The Justice Department was founded for exactly that purpose in the midst of Reconstruction following the Civil War. Its first principal task was to battle with white supremacists – particularly the Ku Klux Klan – who violently sought to prevent Black Americans from exercising their constitutional rights.

Defending democracy remains our urgent charge today.

Today, we are assisting international efforts to identify and hold accountable those responsible for the atrocities in Ukraine.

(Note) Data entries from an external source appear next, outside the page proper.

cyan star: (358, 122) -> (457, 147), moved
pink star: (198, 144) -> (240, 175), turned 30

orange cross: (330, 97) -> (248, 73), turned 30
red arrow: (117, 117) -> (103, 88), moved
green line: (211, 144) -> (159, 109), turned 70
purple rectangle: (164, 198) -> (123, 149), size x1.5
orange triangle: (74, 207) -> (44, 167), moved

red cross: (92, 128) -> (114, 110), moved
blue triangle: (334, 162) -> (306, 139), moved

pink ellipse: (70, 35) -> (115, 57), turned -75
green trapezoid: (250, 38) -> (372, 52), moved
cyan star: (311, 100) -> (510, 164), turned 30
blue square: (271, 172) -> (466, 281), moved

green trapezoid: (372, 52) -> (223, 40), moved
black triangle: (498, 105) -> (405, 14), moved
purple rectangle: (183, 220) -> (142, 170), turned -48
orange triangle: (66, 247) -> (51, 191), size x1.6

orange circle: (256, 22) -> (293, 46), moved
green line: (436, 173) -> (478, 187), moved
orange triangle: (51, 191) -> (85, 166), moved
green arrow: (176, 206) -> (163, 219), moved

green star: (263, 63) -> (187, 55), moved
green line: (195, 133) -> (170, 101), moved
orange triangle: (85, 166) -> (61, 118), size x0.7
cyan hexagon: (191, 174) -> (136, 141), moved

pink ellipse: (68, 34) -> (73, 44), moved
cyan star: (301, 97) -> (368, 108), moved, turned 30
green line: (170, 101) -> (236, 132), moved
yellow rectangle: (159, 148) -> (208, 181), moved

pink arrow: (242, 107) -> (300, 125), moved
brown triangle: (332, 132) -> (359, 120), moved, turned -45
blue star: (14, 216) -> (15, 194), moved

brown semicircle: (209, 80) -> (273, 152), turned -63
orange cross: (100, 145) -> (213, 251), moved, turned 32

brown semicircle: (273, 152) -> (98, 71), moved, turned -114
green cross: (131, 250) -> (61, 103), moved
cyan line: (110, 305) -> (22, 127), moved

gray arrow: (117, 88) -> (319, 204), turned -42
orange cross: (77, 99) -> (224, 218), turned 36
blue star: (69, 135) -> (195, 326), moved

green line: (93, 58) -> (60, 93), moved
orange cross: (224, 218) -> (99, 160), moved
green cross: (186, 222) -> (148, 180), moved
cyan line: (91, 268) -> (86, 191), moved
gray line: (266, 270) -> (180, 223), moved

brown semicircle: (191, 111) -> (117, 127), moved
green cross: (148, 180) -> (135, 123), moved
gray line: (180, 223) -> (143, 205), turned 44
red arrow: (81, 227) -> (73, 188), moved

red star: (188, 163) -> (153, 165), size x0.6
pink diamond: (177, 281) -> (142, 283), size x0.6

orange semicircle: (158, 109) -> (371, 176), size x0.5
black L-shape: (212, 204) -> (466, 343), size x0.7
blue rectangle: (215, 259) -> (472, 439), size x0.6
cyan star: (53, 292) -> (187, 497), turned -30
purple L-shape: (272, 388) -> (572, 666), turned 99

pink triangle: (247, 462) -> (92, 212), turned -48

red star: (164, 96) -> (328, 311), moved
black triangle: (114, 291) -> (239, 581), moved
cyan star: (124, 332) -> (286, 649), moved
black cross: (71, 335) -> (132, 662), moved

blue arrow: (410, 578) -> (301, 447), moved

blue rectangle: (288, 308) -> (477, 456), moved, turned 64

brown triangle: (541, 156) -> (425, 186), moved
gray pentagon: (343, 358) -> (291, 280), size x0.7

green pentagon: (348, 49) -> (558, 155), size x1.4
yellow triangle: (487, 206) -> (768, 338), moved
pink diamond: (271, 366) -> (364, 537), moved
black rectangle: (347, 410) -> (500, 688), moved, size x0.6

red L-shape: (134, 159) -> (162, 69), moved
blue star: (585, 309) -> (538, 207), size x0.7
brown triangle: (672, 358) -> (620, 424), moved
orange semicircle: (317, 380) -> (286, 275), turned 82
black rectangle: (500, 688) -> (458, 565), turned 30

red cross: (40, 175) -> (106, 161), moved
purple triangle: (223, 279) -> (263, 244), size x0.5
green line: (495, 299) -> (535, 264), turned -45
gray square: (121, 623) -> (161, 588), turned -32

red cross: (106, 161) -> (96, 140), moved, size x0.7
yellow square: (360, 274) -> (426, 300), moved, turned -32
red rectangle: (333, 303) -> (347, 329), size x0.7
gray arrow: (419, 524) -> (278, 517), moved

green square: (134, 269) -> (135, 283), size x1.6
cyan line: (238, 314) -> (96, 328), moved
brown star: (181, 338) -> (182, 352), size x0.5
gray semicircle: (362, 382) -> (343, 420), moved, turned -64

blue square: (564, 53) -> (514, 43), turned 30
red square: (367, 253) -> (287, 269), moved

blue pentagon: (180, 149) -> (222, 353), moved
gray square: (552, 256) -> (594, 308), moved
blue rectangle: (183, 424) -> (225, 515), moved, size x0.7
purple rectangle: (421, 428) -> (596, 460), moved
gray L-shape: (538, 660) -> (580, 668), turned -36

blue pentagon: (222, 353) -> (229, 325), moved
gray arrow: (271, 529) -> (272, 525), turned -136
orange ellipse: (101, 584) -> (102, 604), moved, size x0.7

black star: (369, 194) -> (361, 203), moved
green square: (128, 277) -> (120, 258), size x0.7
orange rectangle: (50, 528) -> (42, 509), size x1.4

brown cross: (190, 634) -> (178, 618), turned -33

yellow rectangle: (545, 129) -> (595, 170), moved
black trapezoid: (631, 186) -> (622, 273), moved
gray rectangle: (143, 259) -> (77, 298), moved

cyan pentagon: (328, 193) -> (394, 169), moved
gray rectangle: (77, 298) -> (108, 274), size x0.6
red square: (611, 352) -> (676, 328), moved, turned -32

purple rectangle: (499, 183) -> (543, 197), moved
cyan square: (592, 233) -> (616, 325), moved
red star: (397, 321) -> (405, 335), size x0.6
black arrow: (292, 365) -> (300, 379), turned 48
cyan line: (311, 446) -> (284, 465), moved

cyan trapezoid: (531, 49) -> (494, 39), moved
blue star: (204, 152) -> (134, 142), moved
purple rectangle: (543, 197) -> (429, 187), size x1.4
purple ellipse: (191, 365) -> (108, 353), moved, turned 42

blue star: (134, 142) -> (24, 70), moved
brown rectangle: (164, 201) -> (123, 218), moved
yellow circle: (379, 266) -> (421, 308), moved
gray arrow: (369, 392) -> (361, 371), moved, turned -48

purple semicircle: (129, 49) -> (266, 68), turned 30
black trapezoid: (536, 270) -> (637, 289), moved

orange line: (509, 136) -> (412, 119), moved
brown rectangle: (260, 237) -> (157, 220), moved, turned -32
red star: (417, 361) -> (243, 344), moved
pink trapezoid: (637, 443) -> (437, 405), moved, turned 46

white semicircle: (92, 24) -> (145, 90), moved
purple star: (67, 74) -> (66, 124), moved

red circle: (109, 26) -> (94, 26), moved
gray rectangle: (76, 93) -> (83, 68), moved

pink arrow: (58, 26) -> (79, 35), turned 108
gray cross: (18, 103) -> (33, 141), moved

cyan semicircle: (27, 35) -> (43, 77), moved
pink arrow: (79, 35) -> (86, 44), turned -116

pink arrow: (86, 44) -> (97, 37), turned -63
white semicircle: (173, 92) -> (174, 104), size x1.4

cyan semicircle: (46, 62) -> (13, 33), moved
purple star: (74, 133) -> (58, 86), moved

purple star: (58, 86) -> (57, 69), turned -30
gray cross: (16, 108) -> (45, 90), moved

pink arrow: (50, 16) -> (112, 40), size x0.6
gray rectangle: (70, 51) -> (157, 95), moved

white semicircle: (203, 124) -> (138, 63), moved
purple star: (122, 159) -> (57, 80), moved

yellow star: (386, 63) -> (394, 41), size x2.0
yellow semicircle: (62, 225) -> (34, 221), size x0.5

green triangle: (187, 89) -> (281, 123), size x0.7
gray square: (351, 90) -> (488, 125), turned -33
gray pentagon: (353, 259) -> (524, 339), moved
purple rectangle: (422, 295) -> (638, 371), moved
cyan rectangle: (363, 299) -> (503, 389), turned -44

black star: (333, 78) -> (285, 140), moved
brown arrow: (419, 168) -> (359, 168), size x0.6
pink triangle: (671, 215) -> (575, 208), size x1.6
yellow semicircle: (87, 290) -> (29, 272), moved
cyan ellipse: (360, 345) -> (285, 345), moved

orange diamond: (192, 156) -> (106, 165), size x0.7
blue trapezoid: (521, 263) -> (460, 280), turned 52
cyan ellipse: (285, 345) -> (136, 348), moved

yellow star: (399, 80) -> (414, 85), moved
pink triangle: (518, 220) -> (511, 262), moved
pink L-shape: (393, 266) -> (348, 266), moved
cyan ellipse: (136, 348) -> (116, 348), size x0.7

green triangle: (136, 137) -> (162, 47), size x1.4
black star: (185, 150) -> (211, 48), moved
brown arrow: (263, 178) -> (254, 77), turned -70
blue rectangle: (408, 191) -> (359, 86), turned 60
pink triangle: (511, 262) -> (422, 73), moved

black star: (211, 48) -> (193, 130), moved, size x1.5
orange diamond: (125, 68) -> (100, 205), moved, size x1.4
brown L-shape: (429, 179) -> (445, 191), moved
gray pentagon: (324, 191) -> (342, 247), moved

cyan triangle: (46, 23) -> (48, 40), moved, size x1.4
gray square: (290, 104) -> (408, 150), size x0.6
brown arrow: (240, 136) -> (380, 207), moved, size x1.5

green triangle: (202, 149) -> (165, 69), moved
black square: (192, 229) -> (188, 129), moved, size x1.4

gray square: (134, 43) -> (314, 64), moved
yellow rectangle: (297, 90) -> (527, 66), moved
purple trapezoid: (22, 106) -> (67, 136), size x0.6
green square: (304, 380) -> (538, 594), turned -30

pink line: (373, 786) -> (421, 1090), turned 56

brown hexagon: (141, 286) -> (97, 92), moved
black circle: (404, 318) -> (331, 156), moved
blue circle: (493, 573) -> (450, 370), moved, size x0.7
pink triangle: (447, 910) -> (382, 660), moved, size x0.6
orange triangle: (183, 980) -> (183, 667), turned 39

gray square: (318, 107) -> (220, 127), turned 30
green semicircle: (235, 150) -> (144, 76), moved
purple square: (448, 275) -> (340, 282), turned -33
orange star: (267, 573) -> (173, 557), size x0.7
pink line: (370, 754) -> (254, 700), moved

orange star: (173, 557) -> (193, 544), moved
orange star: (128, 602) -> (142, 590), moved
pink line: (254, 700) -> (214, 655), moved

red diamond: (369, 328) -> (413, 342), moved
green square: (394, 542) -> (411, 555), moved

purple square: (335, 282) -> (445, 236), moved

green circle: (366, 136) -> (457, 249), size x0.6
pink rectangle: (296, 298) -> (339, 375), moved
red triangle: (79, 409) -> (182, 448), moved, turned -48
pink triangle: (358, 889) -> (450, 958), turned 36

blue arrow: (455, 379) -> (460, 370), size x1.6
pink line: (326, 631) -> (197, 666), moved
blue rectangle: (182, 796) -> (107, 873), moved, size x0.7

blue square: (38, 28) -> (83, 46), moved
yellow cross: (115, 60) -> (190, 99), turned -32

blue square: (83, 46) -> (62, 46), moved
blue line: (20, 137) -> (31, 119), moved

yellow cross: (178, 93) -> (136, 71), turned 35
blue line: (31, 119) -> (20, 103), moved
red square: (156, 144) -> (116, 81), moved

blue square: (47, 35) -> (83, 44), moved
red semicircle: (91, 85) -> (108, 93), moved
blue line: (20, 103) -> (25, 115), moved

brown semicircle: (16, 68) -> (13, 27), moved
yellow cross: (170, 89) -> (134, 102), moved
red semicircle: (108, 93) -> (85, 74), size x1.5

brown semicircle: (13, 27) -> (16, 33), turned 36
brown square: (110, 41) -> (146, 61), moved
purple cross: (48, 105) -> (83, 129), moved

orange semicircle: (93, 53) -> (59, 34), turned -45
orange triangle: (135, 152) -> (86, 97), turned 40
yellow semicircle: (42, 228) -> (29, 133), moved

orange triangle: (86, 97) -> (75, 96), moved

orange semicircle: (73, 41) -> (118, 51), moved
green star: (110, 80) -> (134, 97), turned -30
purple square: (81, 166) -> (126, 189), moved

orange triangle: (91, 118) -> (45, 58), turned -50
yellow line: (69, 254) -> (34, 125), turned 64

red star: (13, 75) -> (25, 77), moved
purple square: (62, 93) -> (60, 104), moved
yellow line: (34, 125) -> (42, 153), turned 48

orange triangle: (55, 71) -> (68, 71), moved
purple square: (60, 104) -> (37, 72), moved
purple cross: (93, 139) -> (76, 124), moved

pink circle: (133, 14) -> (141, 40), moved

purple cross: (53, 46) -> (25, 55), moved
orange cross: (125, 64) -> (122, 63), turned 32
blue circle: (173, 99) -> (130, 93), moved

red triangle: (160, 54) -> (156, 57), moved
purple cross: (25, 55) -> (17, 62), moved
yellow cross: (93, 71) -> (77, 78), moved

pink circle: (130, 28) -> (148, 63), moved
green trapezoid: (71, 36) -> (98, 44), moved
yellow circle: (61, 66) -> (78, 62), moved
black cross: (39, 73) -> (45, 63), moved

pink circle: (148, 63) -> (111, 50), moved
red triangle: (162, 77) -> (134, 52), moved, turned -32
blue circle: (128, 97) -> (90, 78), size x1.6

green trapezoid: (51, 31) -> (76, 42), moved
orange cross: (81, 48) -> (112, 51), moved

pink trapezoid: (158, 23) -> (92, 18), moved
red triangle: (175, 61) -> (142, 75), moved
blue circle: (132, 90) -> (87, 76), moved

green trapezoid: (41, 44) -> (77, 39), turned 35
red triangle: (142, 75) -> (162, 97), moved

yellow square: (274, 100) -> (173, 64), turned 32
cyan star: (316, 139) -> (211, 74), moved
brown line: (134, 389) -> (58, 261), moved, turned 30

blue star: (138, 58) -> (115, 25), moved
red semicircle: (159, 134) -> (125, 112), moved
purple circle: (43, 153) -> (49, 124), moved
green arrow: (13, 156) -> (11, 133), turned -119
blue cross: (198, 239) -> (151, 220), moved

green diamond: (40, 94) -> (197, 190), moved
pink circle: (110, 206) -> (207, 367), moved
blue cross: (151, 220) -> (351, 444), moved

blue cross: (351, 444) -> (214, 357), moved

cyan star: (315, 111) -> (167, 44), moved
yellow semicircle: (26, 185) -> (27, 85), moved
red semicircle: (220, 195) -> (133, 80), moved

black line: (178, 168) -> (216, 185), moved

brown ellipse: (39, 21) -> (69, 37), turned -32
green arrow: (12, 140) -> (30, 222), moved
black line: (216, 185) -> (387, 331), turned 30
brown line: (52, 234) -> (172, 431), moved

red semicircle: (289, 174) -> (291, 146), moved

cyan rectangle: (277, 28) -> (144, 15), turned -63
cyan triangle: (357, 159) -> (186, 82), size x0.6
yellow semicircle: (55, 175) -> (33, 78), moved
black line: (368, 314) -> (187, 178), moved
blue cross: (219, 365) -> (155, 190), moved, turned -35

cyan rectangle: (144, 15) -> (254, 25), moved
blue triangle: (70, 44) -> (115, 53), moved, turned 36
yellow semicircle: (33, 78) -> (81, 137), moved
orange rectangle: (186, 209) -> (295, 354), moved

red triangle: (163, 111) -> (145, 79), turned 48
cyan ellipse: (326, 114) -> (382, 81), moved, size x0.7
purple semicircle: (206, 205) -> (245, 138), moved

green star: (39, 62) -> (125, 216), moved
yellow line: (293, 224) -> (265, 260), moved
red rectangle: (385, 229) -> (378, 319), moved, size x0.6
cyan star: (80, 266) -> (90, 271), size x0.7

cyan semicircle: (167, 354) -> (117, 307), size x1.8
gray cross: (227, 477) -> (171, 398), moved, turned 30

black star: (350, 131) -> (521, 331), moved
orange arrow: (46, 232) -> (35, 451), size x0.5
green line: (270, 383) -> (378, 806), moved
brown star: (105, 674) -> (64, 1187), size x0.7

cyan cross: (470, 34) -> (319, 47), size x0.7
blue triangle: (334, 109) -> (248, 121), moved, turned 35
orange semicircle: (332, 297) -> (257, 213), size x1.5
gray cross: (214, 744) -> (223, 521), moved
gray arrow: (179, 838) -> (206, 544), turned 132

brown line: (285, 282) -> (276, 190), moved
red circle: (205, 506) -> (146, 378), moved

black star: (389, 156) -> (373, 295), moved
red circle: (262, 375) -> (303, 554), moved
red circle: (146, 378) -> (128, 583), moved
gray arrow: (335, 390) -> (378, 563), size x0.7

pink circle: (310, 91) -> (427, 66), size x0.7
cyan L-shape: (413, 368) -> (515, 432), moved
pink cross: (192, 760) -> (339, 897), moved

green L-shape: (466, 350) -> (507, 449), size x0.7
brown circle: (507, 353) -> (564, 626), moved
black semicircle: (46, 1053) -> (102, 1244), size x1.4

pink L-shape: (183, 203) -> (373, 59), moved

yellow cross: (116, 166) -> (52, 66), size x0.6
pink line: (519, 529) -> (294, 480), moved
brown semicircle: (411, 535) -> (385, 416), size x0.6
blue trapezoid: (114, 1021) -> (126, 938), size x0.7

And we have launched a task force to freeze and seize the assets of those who enable the Russian government to continue its unjust war.

Here at home, we are undertaking one of the largest investigations in our history to hold accountable everyone who was criminally responsible for the January 6 assault on our democracy. (Applause.) We will follow the facts wherever they lead.

We are doing everything within our power to stop the hate crimes that terrorize entire communities.

We will hold accountable those who direct violence and illegal threats of violence against those who serve the public.

And we will continue to use every tool we have left to protect the right to vote. At the same time, we will continue to ask Congress to pass legislation to ensure that every eligible voter can cast a vote that counts. (Applause.)

We will never stop working to fulfill our founding purpose to defend democracy.

But we cannot do this work alone. We need you. The responsibility to preserve democracy, and to maintain faith in its legitimacy, lies with all of us.

And that brings me back to the promise I made here at Harvard many years ago, and to what I am asking of you today – to devote some part of your lives to service.

Those who will spend all or parts of your career in public service can build and rebuild the institutions upon which a functioning democracy depends.

Those of you who will dedicate a part of your lives to community service can stitch back together the fabric of our civil society. You can overcome the polarization that is tearing us apart.

And all of us must take care in the way we treat each other. We must persuade our neighbors and our communities to reject the idea that violence or threats of violence are acceptable. We must work to dissipate the hatred that fuels such violence.

A democracy cannot survive if its citizens forsake the rule of law in favor of violence or threats of violence. We are all in this together. We must protect each other. (Applause.)

Finally, the preservation of democracy requires our willingness to tell the truth. Together, we must ensure that the magnitude of an event like January 6th is not downplayed or understated. The commitment to the peaceful transfer of power must be respected by every American. Our democracy depends upon it. (Applause.)

In an editorial published shortly after his death, the great civil rights leader and Congressman John Lewis recalled an important lesson taught by Dr. Martin Luther King: “Democracy is not a state….It is an act. And each generation must do its part ….” (Applause.)

Now you are that generation.

You are the next generation that must devote part of your lives to public service.

You are the next generation that must devote yourselves to preserving our democracy and helping others protect theirs.

And although what I am asking of you is daunting, I know that you are the next generation that will fulfill the promise this country represents.

I know that our democracy will be stronger by the time it is your turn to pass the baton.

Now go out there and use your hard-earned degrees to make the world a better place. After a raucous – but of course legal – celebration. (Laughter and Applause.)

Congratulations, again, Classes of 2020 and 2021. (Applause.)